Drake’s house was raided by FBI agents, and he was forced out of his job at the NSA. The former intelligence official took work at a local Apple computer store and dealt with more than two and a half years’ of harassment by government investigators before the government decided to levy 10 separate charges against him. Five of the charges brought against him were justified under the Espionage Act — a 1917 piece of legislation intended to be used against spies.
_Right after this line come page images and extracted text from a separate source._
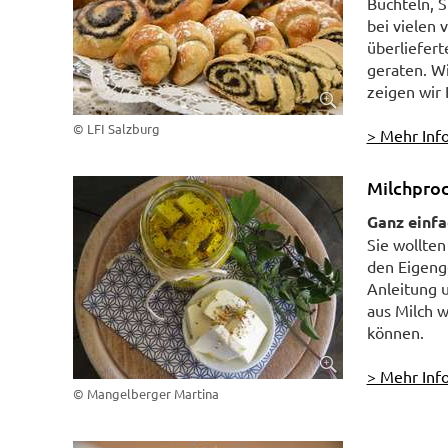
Buchteln, 
bei vielen 
überliefert
geraten. Wi
zeigen wir 
© LFI Salzburg
> Mehr Info
Milchpro
Ganz einfa
Sie wollte
den Eigenge
Anleitung u
aus Milch 
können.
> Mehr Info
© Mangelberger Martina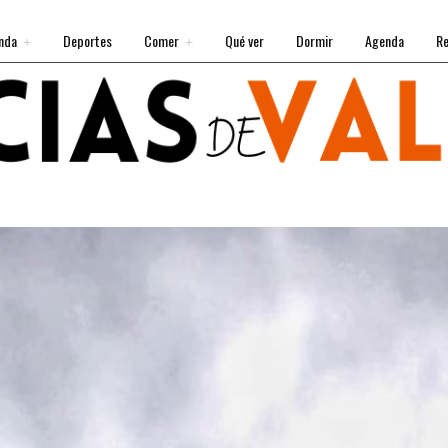
nda
Deportes
Comer
Qué ver
Dormir
Agenda
Re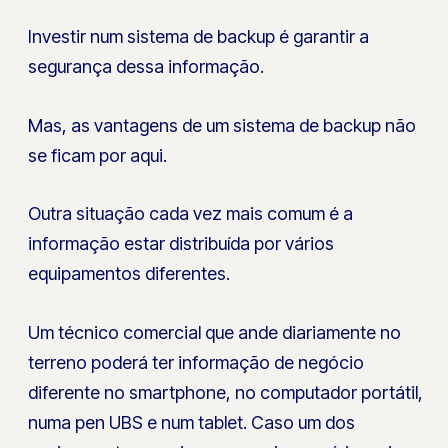
Investir num sistema de backup é garantir a
segurança dessa informação.
Mas, as vantagens de um sistema de backup não
se ficam por aqui.
Outra situação cada vez mais comum é a
informação estar distribuída por vários
equipamentos diferentes.
Um técnico comercial que ande diariamente no
terreno poderá ter informação de negócio
diferente no smartphone, no computador portátil,
numa pen UBS e num tablet. Caso um dos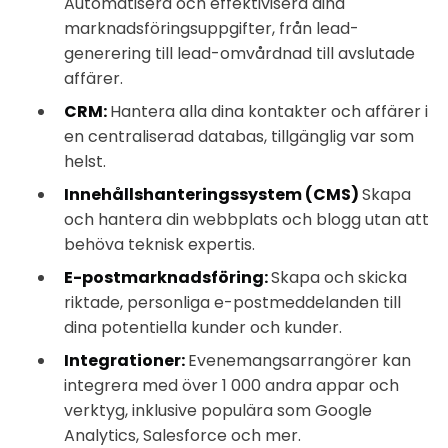
Automatisera och effektivisera dina
marknadsföringsuppgifter, från lead-
generering till lead-omvårdnad till avslutade
affärer.
CRM:
Hantera alla dina kontakter och affärer i
en centraliserad databas, tillgänglig var som
helst.
Innehållshanteringssystem (CMS)
Skapa
och hantera din webbplats och blogg utan att
behöva teknisk expertis.
E-postmarknadsföring:
Skapa och skicka
riktade, personliga e-postmeddelanden till
dina potentiella kunder och kunder.
Integrationer:
Evenemangsarrangörer kan
integrera med över 1 000 andra appar och
verktyg, inklusive populära som Google
Analytics, Salesforce och mer.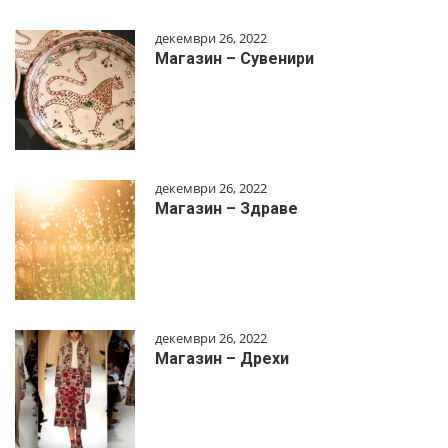
декември 26, 2022
Магазин – Сувенири
декември 26, 2022
Магазин – Здраве
декември 26, 2022
Магазин – Дрехи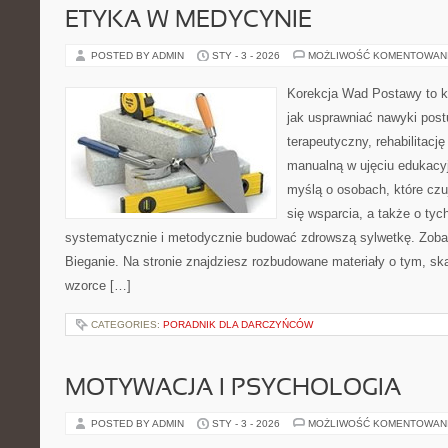
ETYKA W MEDYCYNIE
POSTED BY ADMIN
STY - 3 - 2026
MOŻLIWOŚĆ KOMENTOWAN
Korekcja Wad Postawy to k
jak usprawniać nawyki post
terapeutyczny, rehabilitację 
manualną w ujęciu edukacy
myślą o osobach, które czu
się wsparcia, a także o tyc
systematycznie i metodycznie budować zdrowszą sylwetkę. Zobac
Bieganie. Na stronie znajdziesz rozbudowane materiały o tym, ską
wzorce […]
CATEGORIES:
PORADNIK DLA DARCZYŃCÓW
MOTYWACJA I PSYCHOLOGIA
POSTED BY ADMIN
STY - 3 - 2026
MOŻLIWOŚĆ KOMENTOWAN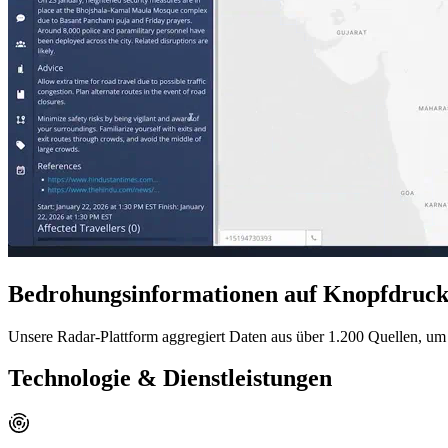
Bedrohungsinformationen auf Knopfdruc
Unsere Radar-Plattform aggregiert Daten aus über 1.200 Quellen, u
Technologie & Dienstleistungen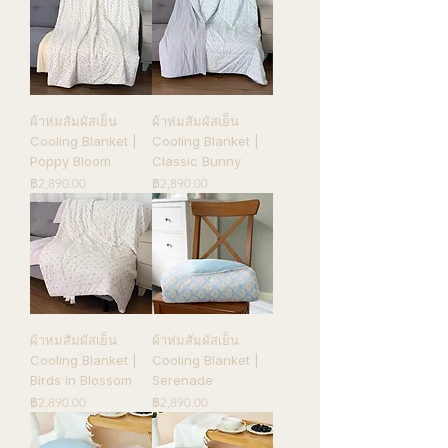
ผ้าห่มสัมผัสเย็น
ผ้าห่มสัมผัสเย็น
Cooling Blanket |
Cooling Blanket |
Poppy Bloom
Classic Bunny
ราคา
ราคา
฿2,890.00
฿2,890.00
ผ้าห่มสัมผัสเย็น
ผ้าห่มสัมผัสเย็น
Cooling Blanket |
Cooling Blanket |
Birds in Blossom
Serenade
ราคา
ราคา
฿2,890.00
฿2,890.00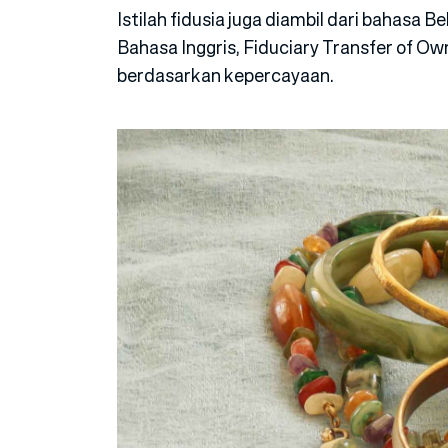
Istilah fidusia juga diambil dari bahasa
Bahasa Inggris, Fiduciary Transfer of Ow
berdasarkan kepercayaan.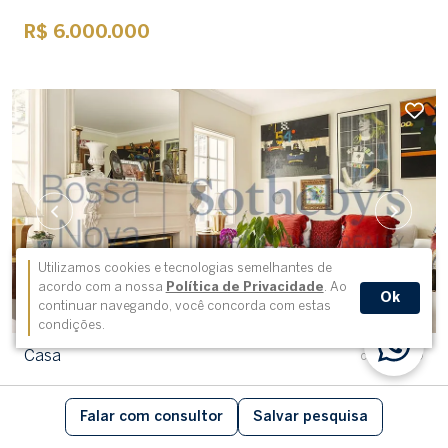
R$ 6.000.000
Utilizamos cookies e tecnologias semelhantes de
acordo com a nossa
Política de Privacidade
. Ao
Ok
continuar navegando, você concorda com estas
condições.
Casa
cód. 85309
Jardim Paulistano
Falar com consultor
Salvar pesquisa
300 m²
4 Suítes
3 Vagas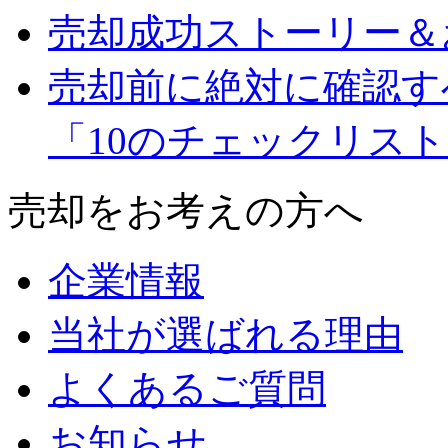
売却成功ストーリー＆
売却前に絶対に確認す
「10のチェックリス
売却をお考えの方へ
企業情報
当社が選ばれる理由
よくあるご質問
お知らせ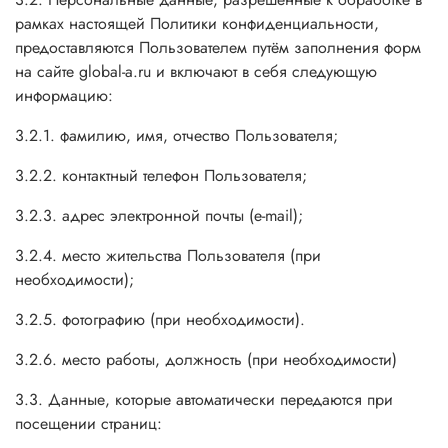
рамках настоящей Политики конфиденциальности,
предоставляются Пользователем путём заполнения форм
на сайте global-a.ru и включают в себя следующую
информацию:
3.2.1. фамилию, имя, отчество Пользователя;
3.2.2. контактный телефон Пользователя;
3.2.3. адрес электронной почты (e-mail);
3.2.4. место жительства Пользователя (при
необходимости);
3.2.5. фотографию (при необходимости).
3.2.6. место работы, должность (при необходимости)
3.3. Данные, которые автоматически передаются при
посещении страниц: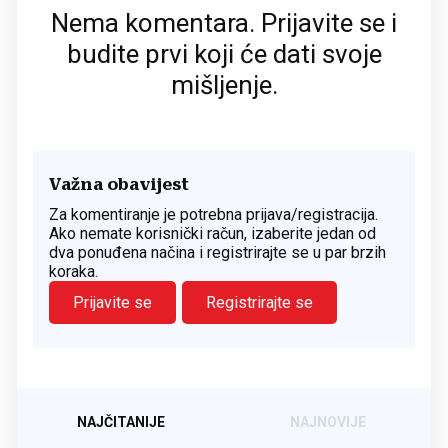
Nema komentara. Prijavite se i
budite prvi koji će dati svoje
mišljenje.
Važna obavijest
Za komentiranje je potrebna prijava/registracija.
Ako nemate korisnički račun, izaberite jedan od
dva ponuđena načina i registrirajte se u par brzih
koraka.
Prijavite se
Registrirajte se
NAJČITANIJE
NAJNOVIJE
Eventually, with help from the Government Accountability Project, Drake was cleared of all charges related to the government’s goal of putting him in jail for “the rest of his natural life.” He pleaded guilty to a simple misdemeanor of “exceeding authorized use of a computer” and was sentenced to one year of probation and community service. While, perhaps, the justice system didn’t completely fail Drake in the end, the government he angered effectively dismantled his career and disrupted his life in terrible ways.
But when Drake spoke about Snowden’s actions on Sunday, he made clear why he is a whistle-blower and why he respects his young colleague’s actions. In his view, revelations like those recently made are likely the only way to get the public to realize just how much privacy has eroded with respect to the Founders’ original intentions.
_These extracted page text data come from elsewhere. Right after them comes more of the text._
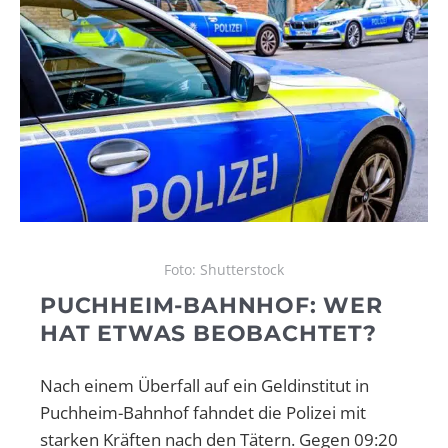
Foto: Shutterstock
PUCHHEIM-BAHNHOF: WER
HAT ETWAS BEOBACHTET?
Nach einem Überfall auf ein Geldinstitut in
Puchheim-Bahnhof fahndet die Polizei mit
starken Kräften nach den Tätern. Gegen 09:20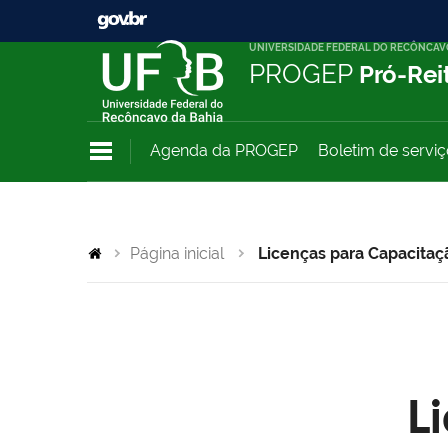
UNIVERSIDADE FEDERAL DO RECÔNCAV
PROGEP
Pró-Rei
Agenda da PROGEP
Boletim de servi
Página inicial
Licenças para Capacitaç
L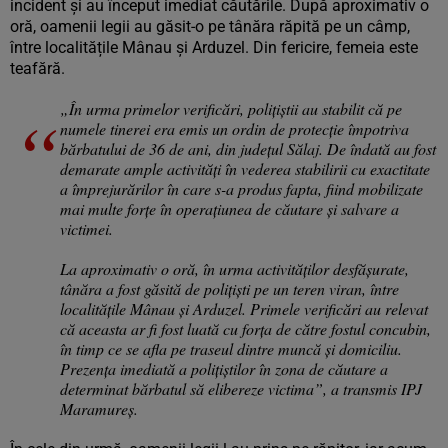
incident și au început imediat căutările. După aproximativ o
oră, oamenii legii au găsit-o pe tânăra răpită pe un câmp,
între localitățile Mânau şi Arduzel. Din fericire, femeia este
teafără.
„În urma primelor verificări, poliţiştii au stabilit că pe
numele tinerei era emis un ordin de protecţie împotriva
bărbatului de 36 de ani, din judeţul Sălaj. De îndată au fost
demarate ample activităţi în vederea stabilirii cu exactitate
a împrejurărilor în care s-a produs fapta, fiind mobilizate
mai multe forţe în operaţiunea de căutare şi salvare a
victimei.
La aproximativ o oră, în urma activităţilor desfăşurate,
tânăra a fost găsită de poliţişti pe un teren viran, între
localităţile Mânau şi Arduzel. Primele verificări au relevat
că aceasta ar fi fost luată cu forţa de către fostul concubin,
în timp ce se afla pe traseul dintre muncă şi domiciliu.
Prezenţa imediată a poliţiştilor în zona de căutare a
determinat bărbatul să elibereze victima”, a transmis IPJ
Maramureș.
“He’s an American who has been exposed to some incredible information regarding the deepest secrets of the United States government,” he said. “And we are seeing the initial outlines and contours of a very systemic, very broad, a Leviathan surveillance state and much of it is in violation of the fundamental basis for our own country — in fact, the very reason we even had our own American Revolution. And the Fourth Amendment for all intents and purposes was revoked after 9/11.”
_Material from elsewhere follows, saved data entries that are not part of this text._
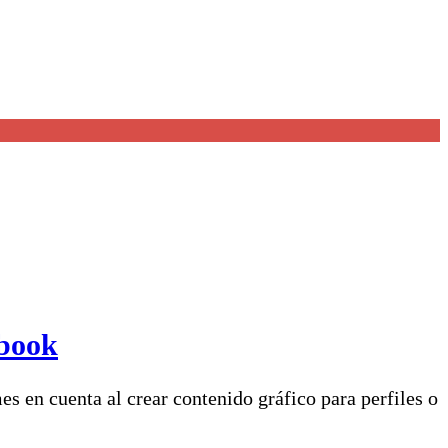
ebook
s en cuenta al crear contenido gráfico para perfiles o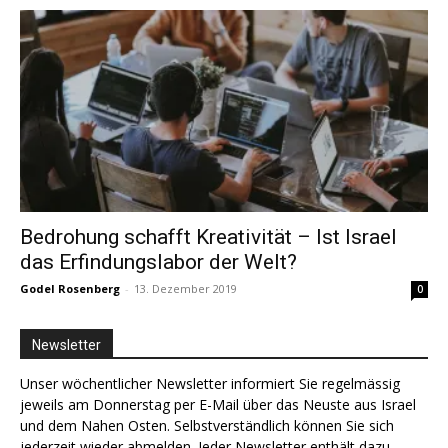
Bedrohung schafft Kreativität – Ist Israel
das Erfindungslabor der Welt?
Godel Rosenberg
-
13. Dezember 2019
0
Newsletter
Unser wöchentlicher Newsletter informiert Sie regelmässig
jeweils am Donnerstag per E-Mail über das Neuste aus Israel
und dem Nahen Osten. Selbstverständlich können Sie sich
jederzeit wieder abmelden. Jeder Newsletter enthält dazu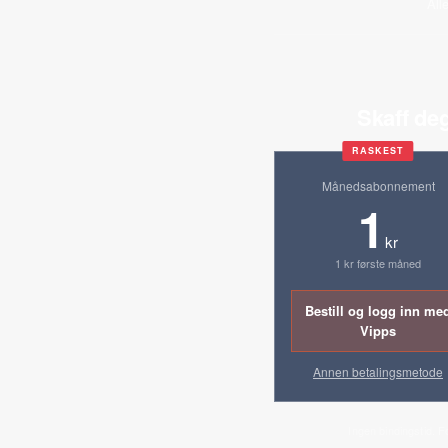
All
Skaff deg
RASKEST
Månedsabonnement
1
kr
1 kr første måned
Bestill og logg inn me
Vipps
Annen betalingsmetode
Ingen bindingstid. F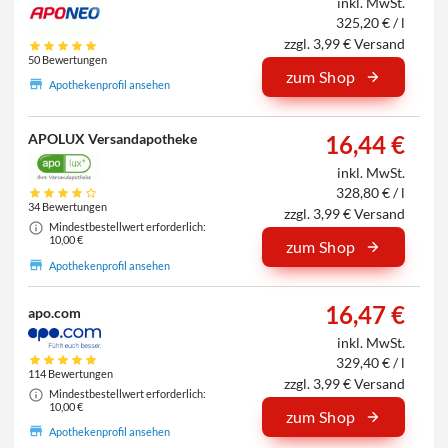
inkl. MwSt.
325,20 € / l
zzgl. 3,99 € Versand
50 Bewertungen
zum Shop
Apothekenprofil ansehen
APOLUX Versandapotheke
16,44 €
inkl. MwSt.
328,80 € / l
34 Bewertungen
zzgl. 3,99 € Versand
Mindestbestellwert erforderlich:
10,00 €
zum Shop
Apothekenprofil ansehen
16,47 €
apo.com
inkl. MwSt.
329,40 € / l
114 Bewertungen
zzgl. 3,99 € Versand
Mindestbestellwert erforderlich:
10,00 €
zum Shop
Apothekenprofil ansehen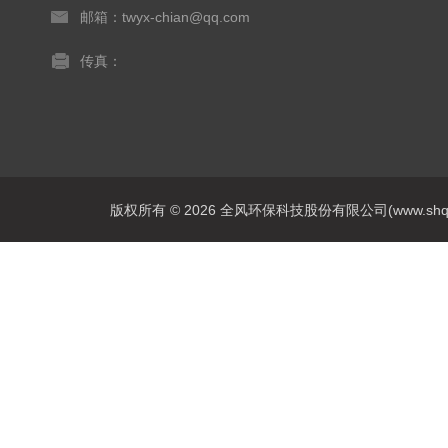
邮箱：twyx-chian@qq.com
传真：
版权所有 © 2026 全风环保科技股份有限公司(www.shqfsy.c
Drake continued with regard to how Snowden should be perceived from a legal prospective: “He is by all definitions a classic whistle-blower and by all definitions he exposed information in the public interest. We’re now finally having the debate that we’ve never had since 9/11.”
The three men see torture, incarceration and probable execution at the hands of the Federal government in Snowden’s future — but say it’s a reality that lawmakers have a responsibility to challenge.
“Now there is another possibility, that a few of the good people on Capitol Hill — the ones who say the threat is much greater than what we thought it was — will step forward and say give this man an honest day’s hearing,” Wiebe said. “You know what I mean. Let’s get him up here. Ask him to verify, because if he is right — and all pointers are that he was — all he did was point to law-breaking. What is the crime of that?”